Ao ler as matérias dos jornalistas Bruno de Castro (Ceará Criolo) e Rafael Mesquita (Mídia Queer) acerca das candidaturas à prefeitura de Fortaleza e das suas propostas para a população NEGRA e LGBT, respectivamente, me senti provocada a escrever sobre nossa condição de subalternidade.

Não é de se estranhar que apenas 20% das(os) candidatas(os) à capital cearense apresentem propostas concretas para estes grupos e que mesmo candidaturas historicamente associadas ao movimento social tragam este debate de forma superficial em seu plano de governo.

Penso em alguns elementos que coadunam com esta realidade. O primeiro é o fato de estarmos sufocados por um conservadorismo de partidos e grupos de extrema direita que pregam a falácia da família tradicional heteronormativa, do fundamentalismo religioso acima de todos e de práticas universalizantes e violentas que desconsideram a diversidade, entre outros absurdos.

Desse modo, falar de forma universal ou genérica é desvincular a sujeita e o sujeito de seus marcadores étnico-racial, sexual e de gênero, bem como outros que se apresentam em nosso cotidiano. Sabemos que as(os) LGBTs, o povo negro e suas comunidades tradicionais  e as mulheres mais pobres são na maioria das vezes invisibilizados ou considerados caso de polícia para essa necropolítica.

Outro elemento que me provoca é onde estão as experiências das(os) subalternos (aqui uso a categoria de Gaytri Spivak para me referir às populações negras e LBGTs) nas propostas pautadas ou nas citações dos programas de governo? De fato, as(os) subalternas(os) falaram? Ou tiveram comumente porta-vozes?

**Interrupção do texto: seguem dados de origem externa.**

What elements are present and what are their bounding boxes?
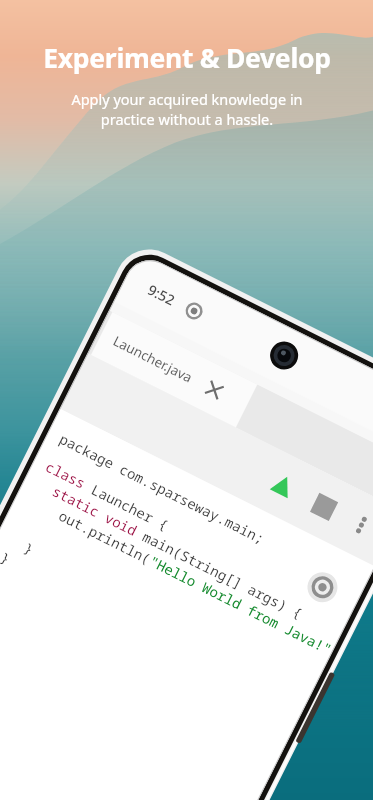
staticText: Experiment & Develop [43,40,331,76]
staticText: out.println( [26,491,155,568]
button[interactable]: Launcher.java [91,312,257,428]
staticText: package com.sparseway.main; [56,429,268,548]
staticText: 9:52 [145,280,178,309]
staticText: } [0,547,14,568]
button[interactable]: More options [339,502,373,548]
staticText: static void [34,474,148,544]
staticText: class [43,457,97,497]
button[interactable]: Stop [301,484,347,529]
staticText: main(String[] args) { [140,527,306,623]
button[interactable]: Close tab [197,372,232,407]
staticText: "Hello World from Java!" [146,551,335,659]
staticText: Launcher { [88,480,172,534]
button[interactable]: Preview [301,566,344,609]
staticText: ); [316,642,337,682]
staticText: } [6,530,38,559]
staticText: Apply your acquired knowledge in practic… [71,89,303,130]
staticText: Launcher.java [110,332,196,387]
button[interactable]: Run [260,463,306,508]
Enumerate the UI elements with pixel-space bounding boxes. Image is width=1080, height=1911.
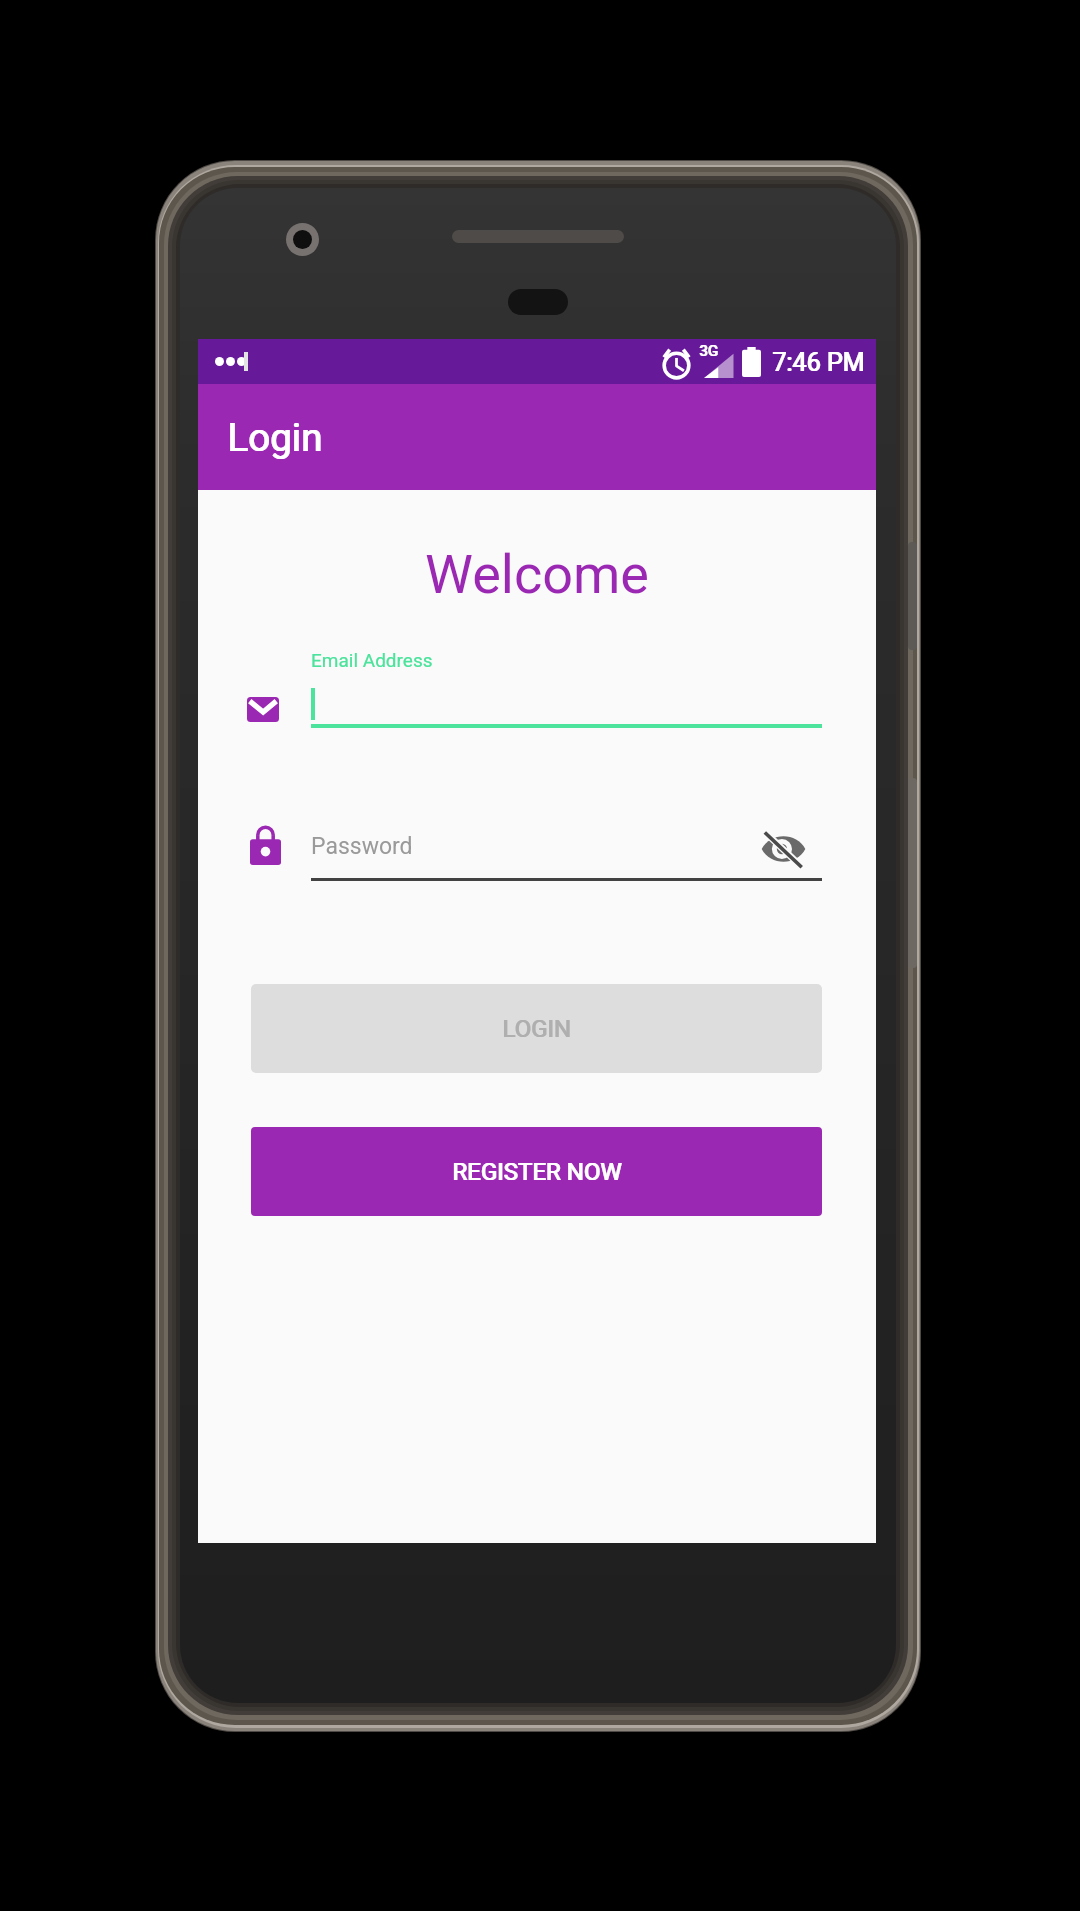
- staticText: 7:46 PM: [773, 348, 866, 377]
- staticText: Password: [311, 833, 413, 860]
- staticText: Welcome: [198, 543, 876, 606]
- staticText: 3G: [700, 342, 719, 360]
- staticText: LOGIN: [502, 1015, 571, 1043]
- staticText: Email Address: [311, 649, 433, 671]
- button[interactable]: LOGIN: [251, 984, 822, 1073]
- button[interactable]: Show password: [757, 823, 809, 875]
- staticText: Login: [228, 415, 323, 460]
- staticText: LOGIN: [503, 1015, 572, 1043]
- staticText: 3G: [699, 342, 718, 360]
- staticText: REGISTER NOW: [452, 1158, 622, 1186]
- staticText: REGISTER NOW: [453, 1158, 623, 1186]
- button[interactable]: REGISTER NOW: [251, 1127, 822, 1216]
- staticText: Login: [227, 415, 322, 460]
- staticText: 7:46 PM: [772, 348, 865, 377]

Concordo com a autora indiana quando diz que as(os) “representantes das(os) subalternas(os)”, ao ouvirem as insurgências destas(es), a escuta a partir do seu tempo, bem como de suas cosmovisões, elaboram entendimentos acerca desses grupos como outro, marginalizado, atrasado, desqualificando e, assim, silenciando a fala e a experiência negra e LGBT.

E nós mulheres? Somos consideradas em nossa pluralidade e pautadas nestas propostas de governo? E como diz Anzaldúa: “nunca tivemos nenhum privilégio”, será que neste pleito as(os) prefeituráveis vão querer nos conhecer e aprender nossa língua? Nós, negras, mães solteiras, LGBT, candomblecistas, umbandistas, indígenas, quilombolas, deficientes, periféricas, profissionais do sexo, encarceradas, faccionadas, estudantes, meninas, jovens, idosas, professoras, artesãs, empregadas domésticas, autônomas, profissionais liberais, entre tantas outras?

Não podemos deixar que nos rotulem e silenciem as intersecções que nos atravessam. As estatísticas de discriminação, opressão e violência que sofrem as(os) negras(os), LGBTs e as mulheres mais pobres são veiculadas todos os dias. Temos que ocupar estes espaços e registrar o que os outros apagam quando falamos, reescrevendo nossas histórias como ato de sobrevivência.

Por isso provoco você a procurar dentro destas propostas a voz das mulheres, das(os), LGBT e da negrada. Em que candidaturas estes movimentos estão protagonizando suas propostas e construindo de fato outra gramática a partir de suas referências e não daquelas que nos foram impostas como verdadeiras, de uma história única possível?